Items listed in a dataset:
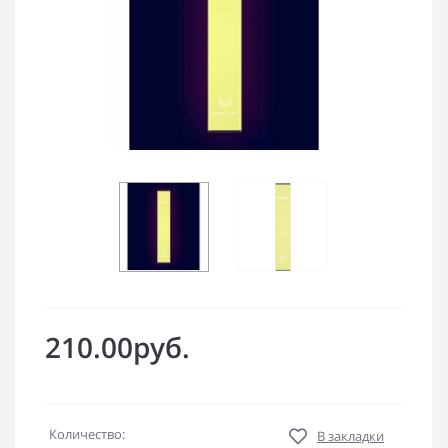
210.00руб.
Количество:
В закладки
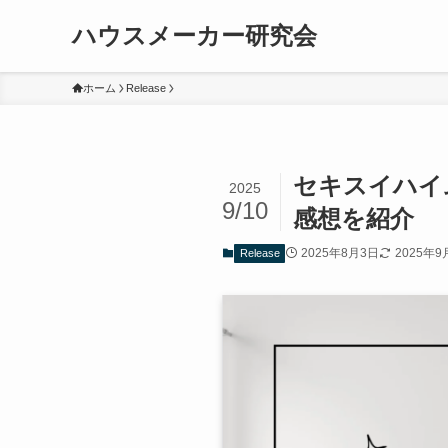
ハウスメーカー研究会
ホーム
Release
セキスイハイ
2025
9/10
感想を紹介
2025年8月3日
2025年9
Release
* * *
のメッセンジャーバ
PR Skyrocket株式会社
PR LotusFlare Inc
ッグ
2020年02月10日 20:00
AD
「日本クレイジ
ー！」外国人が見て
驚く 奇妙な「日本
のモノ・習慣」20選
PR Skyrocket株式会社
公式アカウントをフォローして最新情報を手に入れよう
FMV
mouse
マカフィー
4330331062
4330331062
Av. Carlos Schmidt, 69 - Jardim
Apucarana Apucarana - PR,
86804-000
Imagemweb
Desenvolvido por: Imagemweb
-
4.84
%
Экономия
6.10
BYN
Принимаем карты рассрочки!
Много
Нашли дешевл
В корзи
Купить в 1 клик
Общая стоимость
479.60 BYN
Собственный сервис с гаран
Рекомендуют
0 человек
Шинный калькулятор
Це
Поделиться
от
--
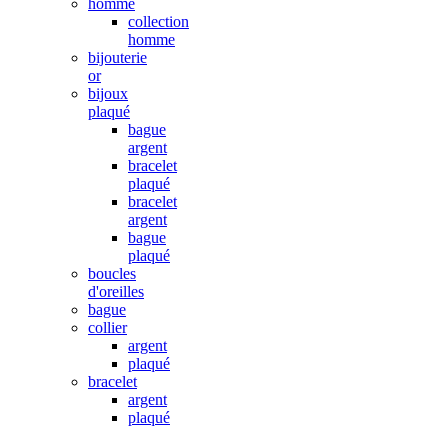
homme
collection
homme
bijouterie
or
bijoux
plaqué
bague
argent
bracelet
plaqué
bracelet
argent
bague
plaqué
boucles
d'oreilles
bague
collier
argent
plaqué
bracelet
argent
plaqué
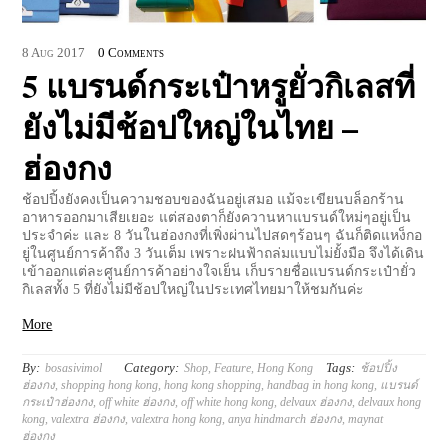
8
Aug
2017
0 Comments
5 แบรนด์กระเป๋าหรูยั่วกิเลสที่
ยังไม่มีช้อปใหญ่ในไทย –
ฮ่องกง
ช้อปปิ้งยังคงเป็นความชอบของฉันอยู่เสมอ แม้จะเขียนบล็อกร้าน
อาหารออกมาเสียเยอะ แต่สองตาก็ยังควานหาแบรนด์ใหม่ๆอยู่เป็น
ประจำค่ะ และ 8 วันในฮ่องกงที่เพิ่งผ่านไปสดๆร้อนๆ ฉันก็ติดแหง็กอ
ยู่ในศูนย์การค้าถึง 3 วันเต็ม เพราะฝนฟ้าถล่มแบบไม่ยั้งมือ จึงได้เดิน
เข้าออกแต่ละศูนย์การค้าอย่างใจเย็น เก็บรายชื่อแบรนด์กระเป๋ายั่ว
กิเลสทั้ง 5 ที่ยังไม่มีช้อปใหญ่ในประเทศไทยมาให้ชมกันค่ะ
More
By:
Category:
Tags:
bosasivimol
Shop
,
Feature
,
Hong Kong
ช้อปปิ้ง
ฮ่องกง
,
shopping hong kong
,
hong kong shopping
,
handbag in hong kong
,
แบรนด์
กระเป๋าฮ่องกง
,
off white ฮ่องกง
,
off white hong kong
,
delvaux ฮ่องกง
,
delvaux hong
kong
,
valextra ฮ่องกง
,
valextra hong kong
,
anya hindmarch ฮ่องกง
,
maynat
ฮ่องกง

Instructions for the task
Your response must be one number, namely how many lines of the data contain the string "Imagemweb".

Answer area
2